╭──

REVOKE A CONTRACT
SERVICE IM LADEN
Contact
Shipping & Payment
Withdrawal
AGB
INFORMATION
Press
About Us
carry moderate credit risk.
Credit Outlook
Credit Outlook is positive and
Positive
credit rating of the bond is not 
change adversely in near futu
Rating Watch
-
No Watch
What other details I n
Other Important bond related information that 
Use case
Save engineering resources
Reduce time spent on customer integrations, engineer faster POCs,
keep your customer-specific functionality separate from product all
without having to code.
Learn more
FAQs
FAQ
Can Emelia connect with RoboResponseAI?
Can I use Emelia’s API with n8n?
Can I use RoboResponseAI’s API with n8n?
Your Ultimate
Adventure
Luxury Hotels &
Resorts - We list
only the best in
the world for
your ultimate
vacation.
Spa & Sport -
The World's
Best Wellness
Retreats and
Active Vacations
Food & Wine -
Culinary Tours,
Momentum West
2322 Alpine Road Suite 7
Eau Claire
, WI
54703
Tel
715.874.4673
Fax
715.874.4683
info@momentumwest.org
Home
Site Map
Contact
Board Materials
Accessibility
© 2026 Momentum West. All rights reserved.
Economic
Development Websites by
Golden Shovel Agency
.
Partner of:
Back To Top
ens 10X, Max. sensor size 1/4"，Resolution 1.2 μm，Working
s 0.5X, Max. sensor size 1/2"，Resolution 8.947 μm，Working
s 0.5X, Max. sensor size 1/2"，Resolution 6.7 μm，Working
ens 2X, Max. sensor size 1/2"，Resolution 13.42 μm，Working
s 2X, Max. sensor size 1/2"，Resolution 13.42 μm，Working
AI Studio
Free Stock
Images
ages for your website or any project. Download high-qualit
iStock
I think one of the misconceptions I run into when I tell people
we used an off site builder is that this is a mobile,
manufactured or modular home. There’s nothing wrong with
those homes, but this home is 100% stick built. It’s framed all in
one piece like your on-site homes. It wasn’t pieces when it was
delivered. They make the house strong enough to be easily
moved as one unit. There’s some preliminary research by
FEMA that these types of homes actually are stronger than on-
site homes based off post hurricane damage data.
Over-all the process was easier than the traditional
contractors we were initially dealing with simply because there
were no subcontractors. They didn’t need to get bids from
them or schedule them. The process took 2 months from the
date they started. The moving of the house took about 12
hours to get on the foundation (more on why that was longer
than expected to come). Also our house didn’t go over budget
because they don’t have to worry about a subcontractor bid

╰──

The problem –
Only one stretch is wanted, so please give again exactly the lines from the start of the data through the line containing "Rating Watch", both ends included.

Response for this exercise –
REVOKE A CONTRACT
SERVICE IM LADEN
Contact
Shipping & Payment
Withdrawal
AGB
INFORMATION
Press
About Us
carry moderate credit risk.
Credit Outlook
Credit Outlook is positive and
Positive
credit rating of the bond is not 
change adversely in near futu
Rating Watch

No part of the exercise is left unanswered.